Parvin: When we started this movement we started working with women because we needed empowerment. But little by little, as we made ourselves more empowered, we started working with other movements and men. When we ran the One Million Signature campaign we understood that if you want to change the idea for demanding equal rights you need to talk with men, and now we have some men who are activists fighting for women's rights. One of them is very well known, Kaveh Kermanshahi, he's a very nice man and he is now in jail because of his work with us and for the rights of the Kurdish people. When we started fighting for our rights we understood the need to honour the rights of others too, and to collaborate in our work. So now we have men for equality and working on the One Million Signature campaign, and so if they are working for equal rights it means they are fighting for women's rights too. Now when we talk about gender equality movements and our campaign Call for solidarity: Freedom and Gender Equality in Iran it means that it's not just for women, it's for all of the men too that we are fighting for rights and freedom.
Q: Why do you think it’s worth coming to the UN CSW in New York?

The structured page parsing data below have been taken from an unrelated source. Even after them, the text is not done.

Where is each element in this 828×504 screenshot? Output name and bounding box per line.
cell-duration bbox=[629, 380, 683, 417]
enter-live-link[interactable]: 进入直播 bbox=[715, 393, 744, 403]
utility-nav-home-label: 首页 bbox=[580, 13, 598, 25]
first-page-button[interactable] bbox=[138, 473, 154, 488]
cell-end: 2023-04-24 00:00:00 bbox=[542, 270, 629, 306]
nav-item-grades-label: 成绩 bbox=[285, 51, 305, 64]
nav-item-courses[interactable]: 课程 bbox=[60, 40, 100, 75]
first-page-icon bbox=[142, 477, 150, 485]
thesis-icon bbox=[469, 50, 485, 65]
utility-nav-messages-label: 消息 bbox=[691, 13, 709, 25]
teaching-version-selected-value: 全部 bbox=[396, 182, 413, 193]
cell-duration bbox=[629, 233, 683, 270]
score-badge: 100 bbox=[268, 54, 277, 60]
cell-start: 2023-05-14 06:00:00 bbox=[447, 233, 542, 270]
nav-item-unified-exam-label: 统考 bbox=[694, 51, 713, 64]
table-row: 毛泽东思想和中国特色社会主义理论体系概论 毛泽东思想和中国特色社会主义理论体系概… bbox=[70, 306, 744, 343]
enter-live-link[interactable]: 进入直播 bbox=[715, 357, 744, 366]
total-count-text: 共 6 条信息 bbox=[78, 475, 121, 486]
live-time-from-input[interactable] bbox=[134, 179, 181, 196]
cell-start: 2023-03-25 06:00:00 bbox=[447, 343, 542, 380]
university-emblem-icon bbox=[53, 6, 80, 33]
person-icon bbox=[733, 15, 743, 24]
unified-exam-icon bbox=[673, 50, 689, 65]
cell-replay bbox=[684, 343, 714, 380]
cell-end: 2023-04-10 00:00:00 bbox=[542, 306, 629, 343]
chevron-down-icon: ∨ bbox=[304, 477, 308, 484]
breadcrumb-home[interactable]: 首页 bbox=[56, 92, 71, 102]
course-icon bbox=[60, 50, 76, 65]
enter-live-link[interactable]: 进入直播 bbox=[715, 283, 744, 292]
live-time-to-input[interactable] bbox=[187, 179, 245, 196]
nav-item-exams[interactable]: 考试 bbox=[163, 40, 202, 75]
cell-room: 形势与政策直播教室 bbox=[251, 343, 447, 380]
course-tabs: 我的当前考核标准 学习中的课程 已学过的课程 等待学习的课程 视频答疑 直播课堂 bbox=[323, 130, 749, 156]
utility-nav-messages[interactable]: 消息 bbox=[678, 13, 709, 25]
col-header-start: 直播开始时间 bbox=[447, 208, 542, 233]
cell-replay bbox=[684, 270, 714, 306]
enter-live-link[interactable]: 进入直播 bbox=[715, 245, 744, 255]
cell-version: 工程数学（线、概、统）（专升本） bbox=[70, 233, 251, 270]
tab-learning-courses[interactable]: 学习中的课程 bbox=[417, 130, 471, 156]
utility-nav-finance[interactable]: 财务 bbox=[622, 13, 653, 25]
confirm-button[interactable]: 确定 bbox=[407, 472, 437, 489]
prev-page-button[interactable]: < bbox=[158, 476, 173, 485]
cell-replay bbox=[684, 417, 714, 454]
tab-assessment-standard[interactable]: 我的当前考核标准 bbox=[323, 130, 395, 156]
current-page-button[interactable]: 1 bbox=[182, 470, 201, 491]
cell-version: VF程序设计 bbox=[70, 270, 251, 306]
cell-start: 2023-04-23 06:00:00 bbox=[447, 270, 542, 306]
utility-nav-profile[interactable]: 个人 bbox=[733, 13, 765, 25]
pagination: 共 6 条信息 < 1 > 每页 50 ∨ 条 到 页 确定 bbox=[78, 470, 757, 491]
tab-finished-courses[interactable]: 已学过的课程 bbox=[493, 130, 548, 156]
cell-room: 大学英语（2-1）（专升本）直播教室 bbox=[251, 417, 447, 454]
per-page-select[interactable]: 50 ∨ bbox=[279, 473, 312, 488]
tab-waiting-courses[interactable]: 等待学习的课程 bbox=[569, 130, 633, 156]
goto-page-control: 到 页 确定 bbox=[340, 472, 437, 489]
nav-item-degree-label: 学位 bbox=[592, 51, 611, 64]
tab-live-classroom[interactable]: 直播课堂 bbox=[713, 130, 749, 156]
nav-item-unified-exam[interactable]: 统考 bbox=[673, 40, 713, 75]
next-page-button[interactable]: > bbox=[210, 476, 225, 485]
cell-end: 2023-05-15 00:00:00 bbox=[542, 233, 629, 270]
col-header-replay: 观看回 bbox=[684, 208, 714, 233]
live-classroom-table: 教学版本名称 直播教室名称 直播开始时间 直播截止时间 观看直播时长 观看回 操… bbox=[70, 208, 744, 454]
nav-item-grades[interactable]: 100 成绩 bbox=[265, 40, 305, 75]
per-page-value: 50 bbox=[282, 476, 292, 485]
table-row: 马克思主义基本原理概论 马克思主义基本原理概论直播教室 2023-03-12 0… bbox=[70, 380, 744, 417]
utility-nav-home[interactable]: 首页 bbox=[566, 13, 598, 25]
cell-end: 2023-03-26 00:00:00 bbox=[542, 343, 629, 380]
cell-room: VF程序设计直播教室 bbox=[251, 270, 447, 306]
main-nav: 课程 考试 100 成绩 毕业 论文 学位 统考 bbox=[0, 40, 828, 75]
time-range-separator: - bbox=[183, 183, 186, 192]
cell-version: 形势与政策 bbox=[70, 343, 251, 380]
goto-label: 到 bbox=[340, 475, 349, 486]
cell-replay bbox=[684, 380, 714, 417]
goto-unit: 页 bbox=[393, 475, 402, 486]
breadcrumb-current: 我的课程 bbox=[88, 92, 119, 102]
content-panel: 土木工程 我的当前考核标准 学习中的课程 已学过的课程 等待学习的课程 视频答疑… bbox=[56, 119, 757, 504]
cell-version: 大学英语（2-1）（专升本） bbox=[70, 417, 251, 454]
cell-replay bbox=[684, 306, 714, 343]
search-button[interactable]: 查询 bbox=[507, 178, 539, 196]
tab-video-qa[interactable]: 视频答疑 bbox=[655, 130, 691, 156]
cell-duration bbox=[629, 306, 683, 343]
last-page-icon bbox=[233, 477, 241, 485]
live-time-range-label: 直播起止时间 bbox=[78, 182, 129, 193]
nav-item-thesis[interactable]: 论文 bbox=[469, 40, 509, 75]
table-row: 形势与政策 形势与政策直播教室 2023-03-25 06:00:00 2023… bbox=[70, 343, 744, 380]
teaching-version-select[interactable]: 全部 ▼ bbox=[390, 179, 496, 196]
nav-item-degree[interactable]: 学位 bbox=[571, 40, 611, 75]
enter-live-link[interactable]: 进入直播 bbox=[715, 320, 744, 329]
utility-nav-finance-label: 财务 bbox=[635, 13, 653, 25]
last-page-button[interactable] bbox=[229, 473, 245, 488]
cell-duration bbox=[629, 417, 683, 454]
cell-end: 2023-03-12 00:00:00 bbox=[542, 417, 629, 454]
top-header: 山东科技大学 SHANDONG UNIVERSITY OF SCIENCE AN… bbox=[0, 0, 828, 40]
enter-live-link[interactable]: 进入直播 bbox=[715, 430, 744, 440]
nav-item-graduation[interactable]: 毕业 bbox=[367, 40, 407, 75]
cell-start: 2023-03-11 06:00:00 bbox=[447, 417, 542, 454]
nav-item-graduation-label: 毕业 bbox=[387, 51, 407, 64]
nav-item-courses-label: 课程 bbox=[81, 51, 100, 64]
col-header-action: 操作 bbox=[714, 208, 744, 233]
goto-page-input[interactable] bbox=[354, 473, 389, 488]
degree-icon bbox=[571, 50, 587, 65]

Parvin: We have built these campaigns and networks so we can get global solidarity support from the world, and on March 8th (IWD) we are asking all these groups here in New York at the 54th UN Commission on the Status of Women to get involved and fight for gender and equality in Iran and for the world. We have asked women around the world who are having March 8th events to include in their discussions and materials, information about women's rights issues and struggles in Iran. And our second request is that they put pressure on their governments to put pressure on the government of Iran to free the political prisoners, because we believe that the people who are now in prison are there because they too are fighting for their freedoms and equality.
It's important to continue to build the network beyond the model of the One Million Signatures campaign. But when I come here everyone asks "how can we help you?" They ask the same question all the time and I think that we should change the question to "how can we help each other?" It's important. If you think you can help me, you are here and I am over there. But when we ask how we can help each other it means we are thinking on more equal terms. And when we are working at an equal level we can help each other. So before you think you are helping, change your question, and after that we can do everything.
With thanks to Firuzeh Mahmoudi for translation.